DATASET ENTRIES »
= = = =

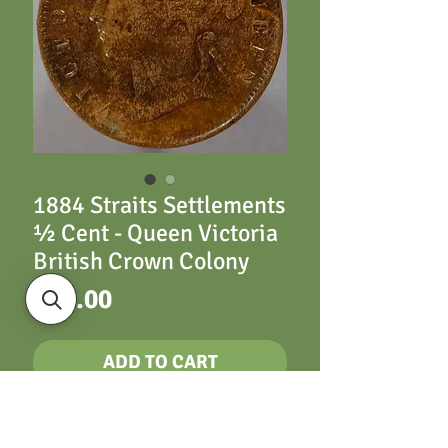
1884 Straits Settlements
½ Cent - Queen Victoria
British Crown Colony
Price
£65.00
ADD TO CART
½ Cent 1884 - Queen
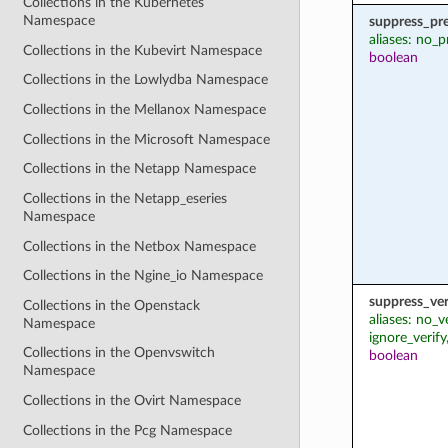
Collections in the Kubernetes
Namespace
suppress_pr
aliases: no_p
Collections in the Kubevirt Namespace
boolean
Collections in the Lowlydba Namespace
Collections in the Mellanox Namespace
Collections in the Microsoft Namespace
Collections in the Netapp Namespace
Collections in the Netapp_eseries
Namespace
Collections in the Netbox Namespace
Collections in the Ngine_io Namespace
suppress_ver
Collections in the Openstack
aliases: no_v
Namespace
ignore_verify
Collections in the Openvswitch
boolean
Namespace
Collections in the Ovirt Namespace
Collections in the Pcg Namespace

= = = =

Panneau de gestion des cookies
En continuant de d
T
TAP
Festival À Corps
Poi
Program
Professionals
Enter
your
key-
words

= = = =

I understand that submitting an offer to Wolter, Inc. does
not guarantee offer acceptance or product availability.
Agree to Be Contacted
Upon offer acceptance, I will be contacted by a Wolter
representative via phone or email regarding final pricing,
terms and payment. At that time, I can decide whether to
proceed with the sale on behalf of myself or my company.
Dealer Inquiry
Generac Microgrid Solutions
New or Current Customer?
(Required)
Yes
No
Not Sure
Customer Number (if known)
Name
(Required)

= = = =

AIM OF THE EXERCISE » Go through the listing, find each line with the word "Customer", and copy it.

EXERCISE SOLUTION »
New or Current Customer?
Customer Number (if known)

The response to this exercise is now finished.